We set the model ID to a YOLOv8x model pre-trained on COCO with input resolution 1280x1280
.
video_reference="https://storage.googleapis.com/com-roboflow-marketing/inference/people-walking.mp4"
We set the video reference to a URL. Later we will show the various values that can be used as a video reference.
on_prediction=render_boxes
The on_prediction
argument defines our sink (or a list of sinks).
pipeline.start(); pipeline.join()
Here, we start and join the thread that processes the video stream.
What is video reference?¶
Inference Pipelines can consume many different types of video streams.
- Device Id (integer): Providing an integer instructs a pipeline to stream video from a local device, like a webcam. Typically, built in webcams show up as device
0
. - Video File (string): Providing the path to a video file will result in the pipeline reading every frame from the file, running inference with the specified model, then running the
on_prediction
method with each set of resulting predictions. - Video URL (string): Providing the path to a video URL is equivalent to providing a video file path and voids needing to first download the video.
- RTSP URL (string): Providing an RTSP URL will result in the pipeline streaming frames from an RTSP stream as fast as possible, then running the
on_prediction
callback on the latest available frame. - Since version
0.9.18
- list of elements that may be any of values described above.
How the InferencePipeline
works?¶
InferencePipeline
spins a video source consumer thread for each provided video reference. Frames from videos are
grabbed by video multiplexer that awaits batch_collection_timeout
(if source will not provide frame, smaller batch
will be passed to on_video_frame(...)
, but missing frames and predictions will be filled with None
before passing
to on_prediction(...)
). on_prediction(...)
may work in SEQUENTIAL
mode (only one element at once), or BATCH
mode - all batch elements at a time and that can be controlled by sink_mode
parameter.
For static video files, InferencePipeline
processes all frames by default, for streams - it is possible to drop
frames from the buffers - in favour of always processing the most recent data (when model inference is slow, more
frames can be accumulated in buffer - stream processing drop older frames and only processes the most recent one).

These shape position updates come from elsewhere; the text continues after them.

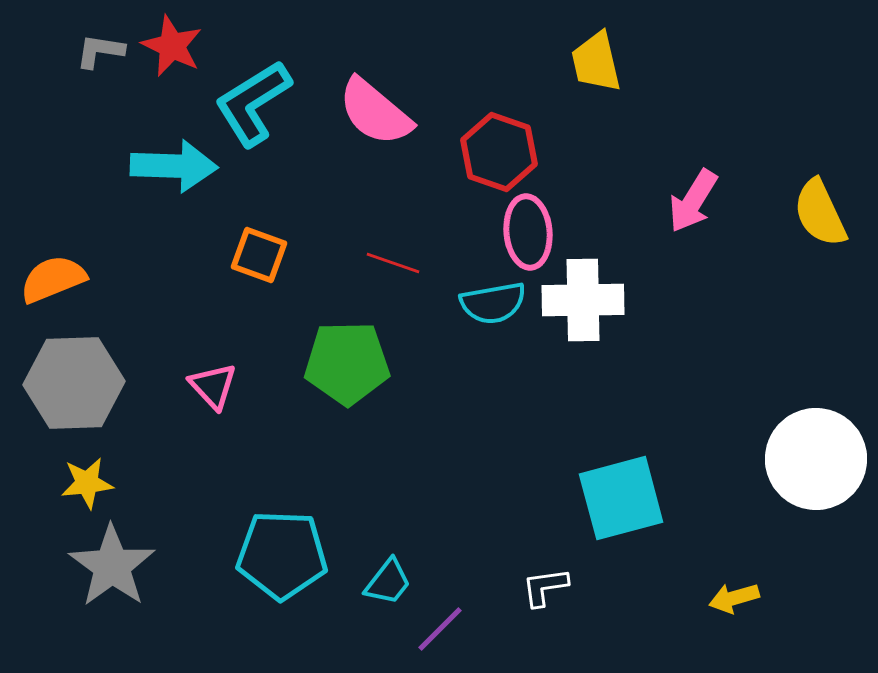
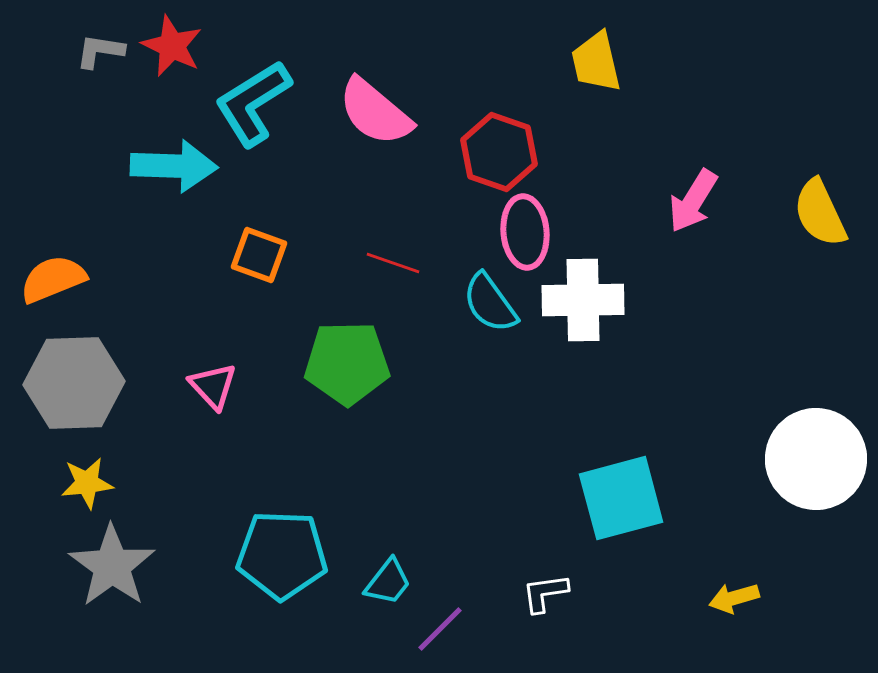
pink ellipse: moved 3 px left
cyan semicircle: moved 3 px left; rotated 64 degrees clockwise
white L-shape: moved 6 px down
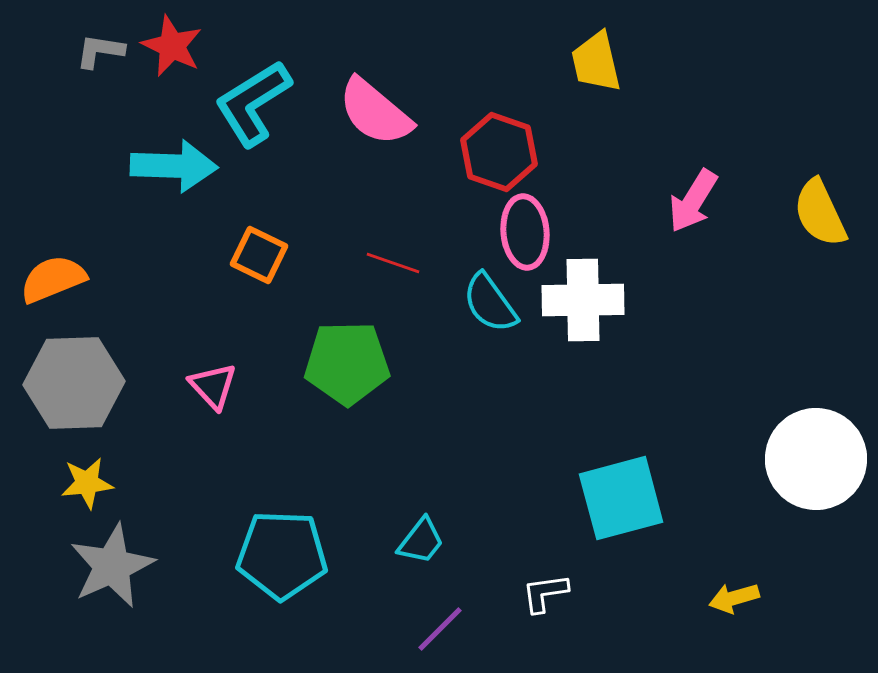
orange square: rotated 6 degrees clockwise
gray star: rotated 12 degrees clockwise
cyan trapezoid: moved 33 px right, 41 px up
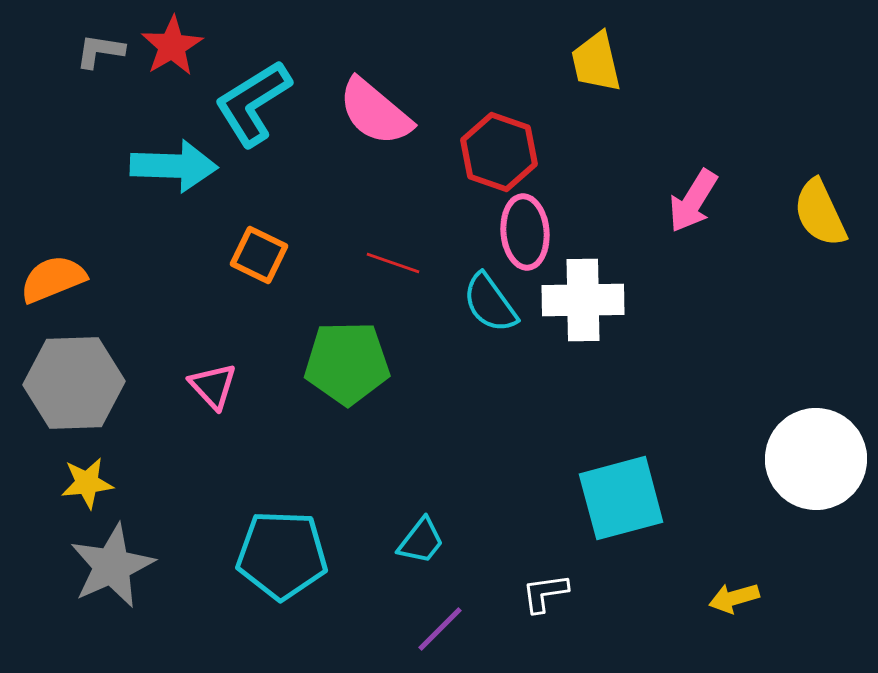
red star: rotated 16 degrees clockwise
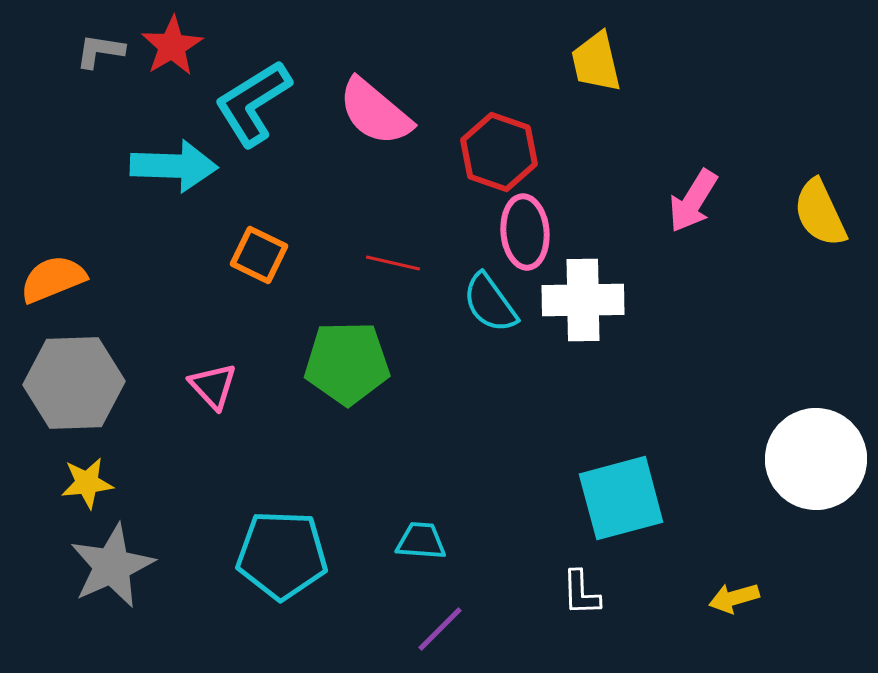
red line: rotated 6 degrees counterclockwise
cyan trapezoid: rotated 124 degrees counterclockwise
white L-shape: moved 36 px right; rotated 84 degrees counterclockwise
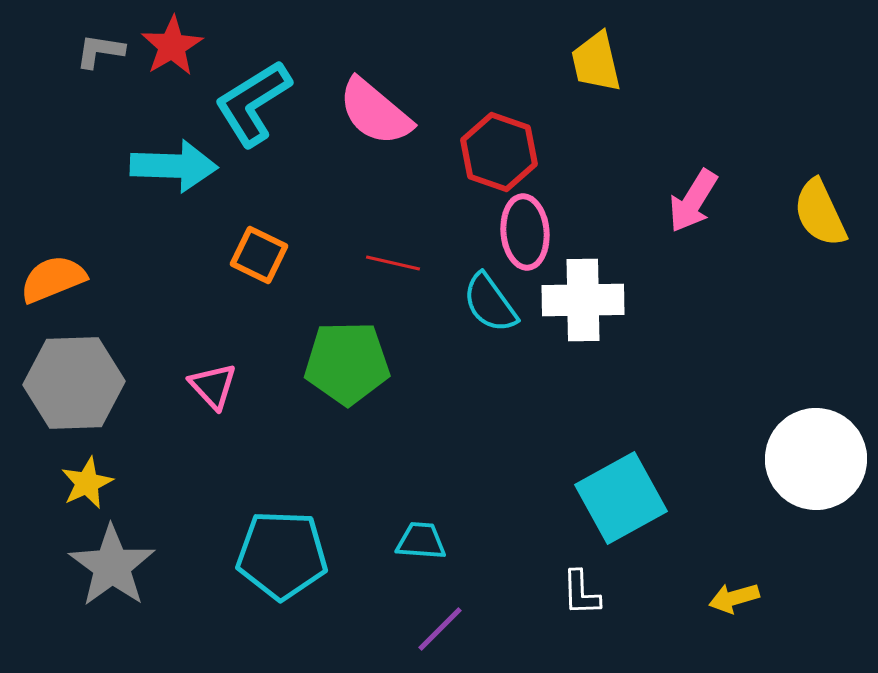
yellow star: rotated 18 degrees counterclockwise
cyan square: rotated 14 degrees counterclockwise
gray star: rotated 12 degrees counterclockwise
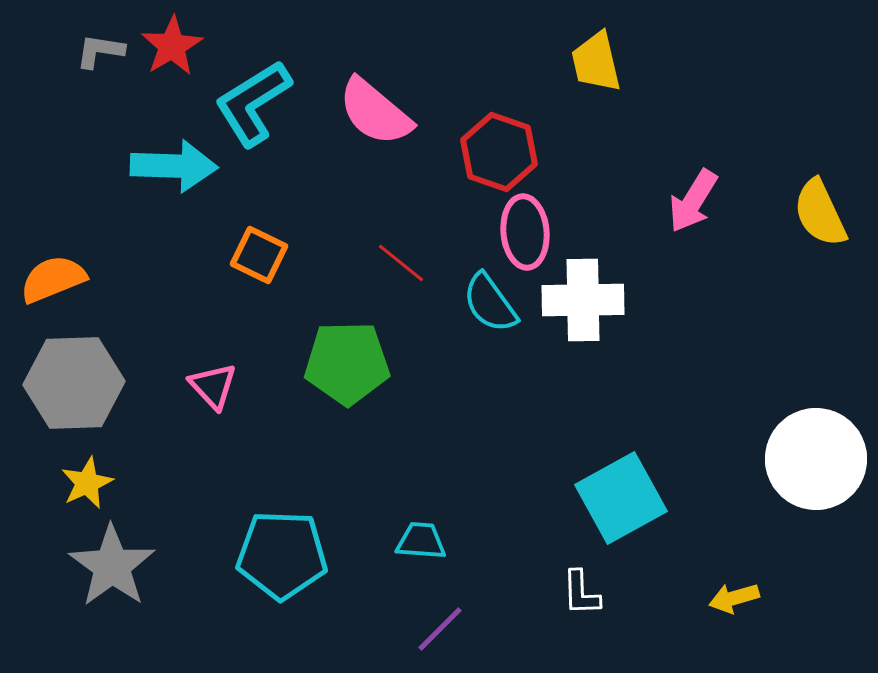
red line: moved 8 px right; rotated 26 degrees clockwise
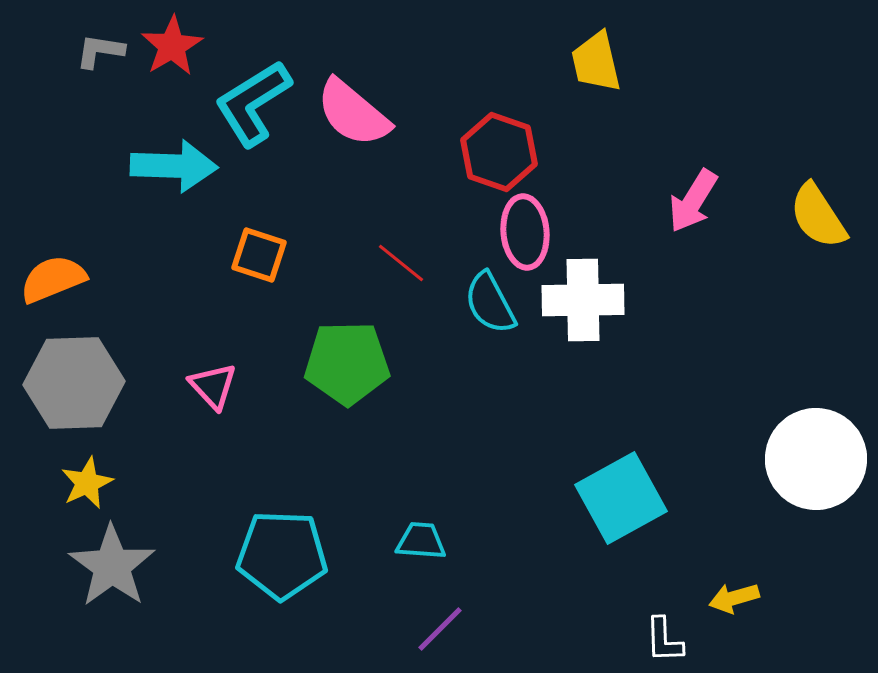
pink semicircle: moved 22 px left, 1 px down
yellow semicircle: moved 2 px left, 3 px down; rotated 8 degrees counterclockwise
orange square: rotated 8 degrees counterclockwise
cyan semicircle: rotated 8 degrees clockwise
white L-shape: moved 83 px right, 47 px down
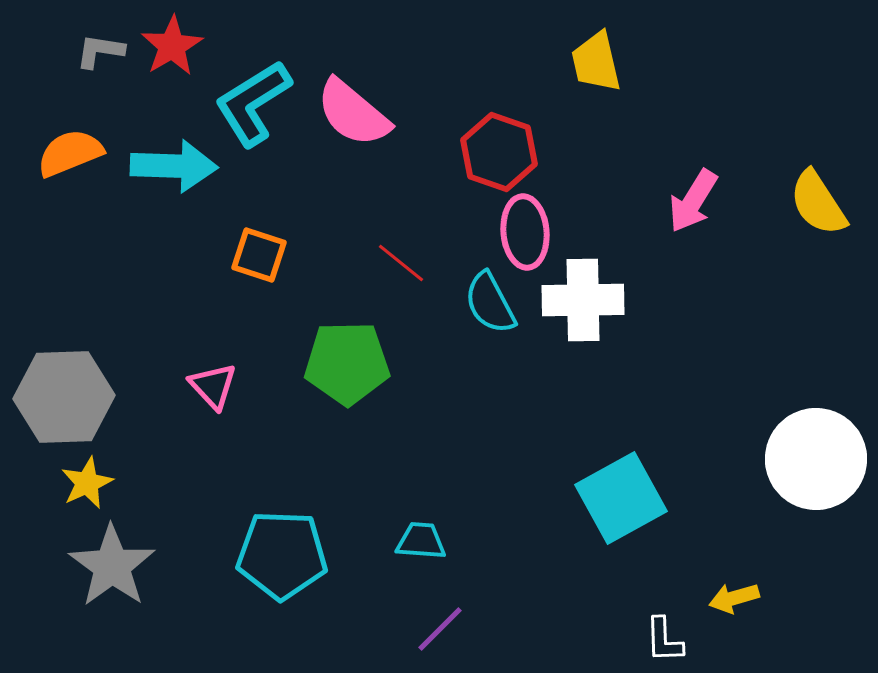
yellow semicircle: moved 13 px up
orange semicircle: moved 17 px right, 126 px up
gray hexagon: moved 10 px left, 14 px down
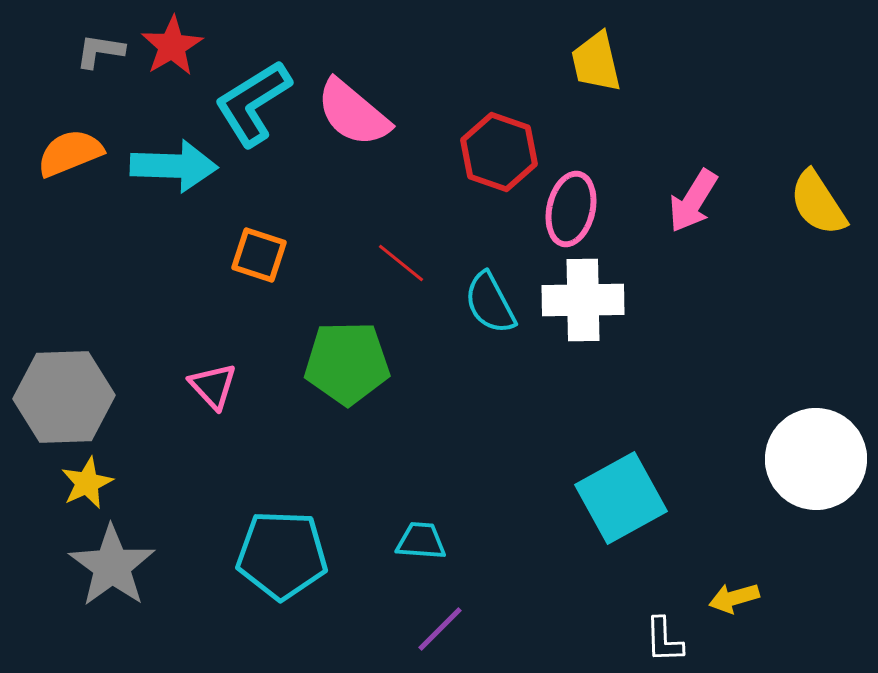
pink ellipse: moved 46 px right, 23 px up; rotated 18 degrees clockwise
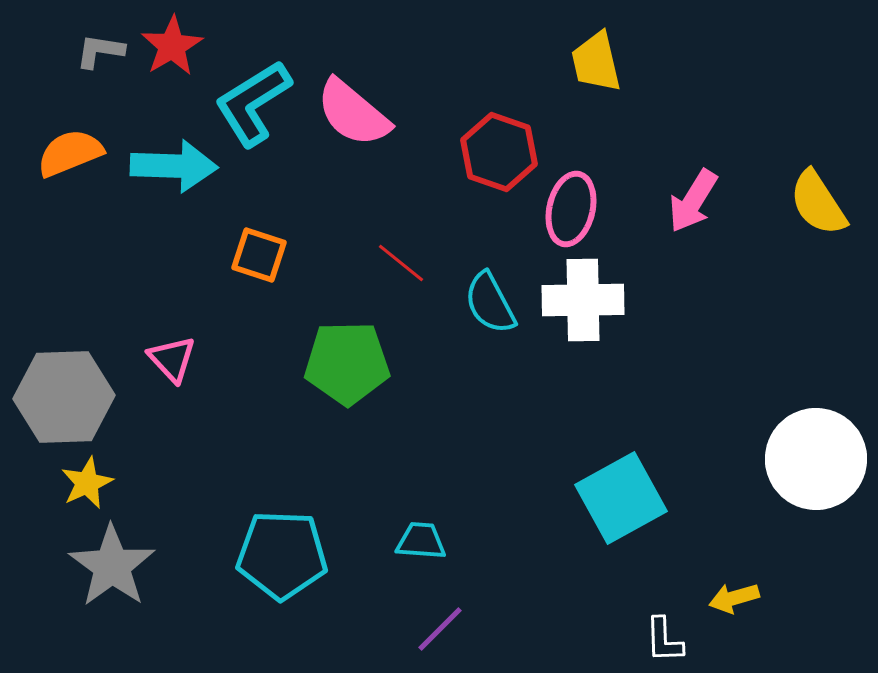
pink triangle: moved 41 px left, 27 px up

To enhance stability, in case of streams processing - video sources will be automatically re-connected once connectivity is lost during processing. That is meant to prevent failures in production environment when the pipeline can run long hours and need to gracefully handle sources downtimes.
How to provide a custom inference logic to InferencePipeline
¶
As of inference>=0.9.16
, Inference Pipelines support running custom inference logic. This means, instead of passing
a model ID, you can pass a custom callable. This callable should accept and VideoFrame
return a dictionary with
results from the processing (as on_video_frame
handler). It can be model predictions or results of any other processing you wish to execute.

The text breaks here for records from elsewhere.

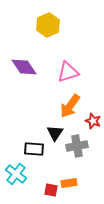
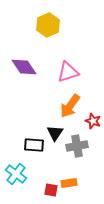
black rectangle: moved 4 px up
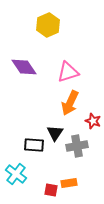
orange arrow: moved 3 px up; rotated 10 degrees counterclockwise
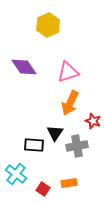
red square: moved 8 px left, 1 px up; rotated 24 degrees clockwise
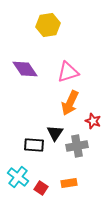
yellow hexagon: rotated 15 degrees clockwise
purple diamond: moved 1 px right, 2 px down
cyan cross: moved 2 px right, 3 px down
red square: moved 2 px left, 1 px up
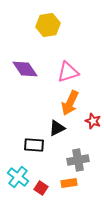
black triangle: moved 2 px right, 5 px up; rotated 30 degrees clockwise
gray cross: moved 1 px right, 14 px down
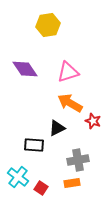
orange arrow: rotated 95 degrees clockwise
orange rectangle: moved 3 px right
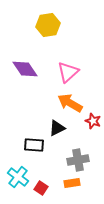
pink triangle: rotated 25 degrees counterclockwise
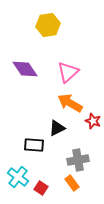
orange rectangle: rotated 63 degrees clockwise
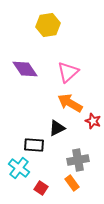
cyan cross: moved 1 px right, 9 px up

It is important to note that the sink being used (on_prediction
handler you use) - must be adjusted to the
specific format of on_video_frame(...)
response. This way, you can shape video processing in a way you want.
# This is example, reference implementation - you need to adjust the code to your purposes
import os
import json
from inference.core.interfaces.camera.entities import VideoFrame
from inference import InferencePipeline
from typing import Any, List
TARGET_DIR = "./my_predictions"
class MyModel:
def __init__(self, weights_path: str):
self._model = your_model_loader(weights_path)
# before v0.9.18
def infer(self, video_frame: VideoFrame) -> Any:
return self._model(video_frame.image)
# after v0.9.18
def infer(self, video_frames: List[VideoFrame]) -> List[Any]:
# result must be returned as list of elements representing model prediction for single frame
# with order unchanged.
return self._model([v.image for v in video_frames])
def save_prediction(prediction: dict, video_frame: VideoFrame) -> None:
with open(os.path.join(TARGET_DIR, f"{video_frame.frame_id}.json")) as f:
json.dump(prediction, f)
my_model = MyModel("./my_model.pt")
pipeline = InferencePipeline.init_with_custom_logic(
video_reference="./my_video.mp4",
on_video_frame=my_model.infer,
on_prediction=save_prediction,
)
# start the pipeline
pipeline.start()
# wait for the pipeline to finish
pipeline.join()
InferencePipeline
and Roboflow workflows
¶
Info
This is feature preview. Please refer to workflows docs.
Feature preview do not support multiple videos input!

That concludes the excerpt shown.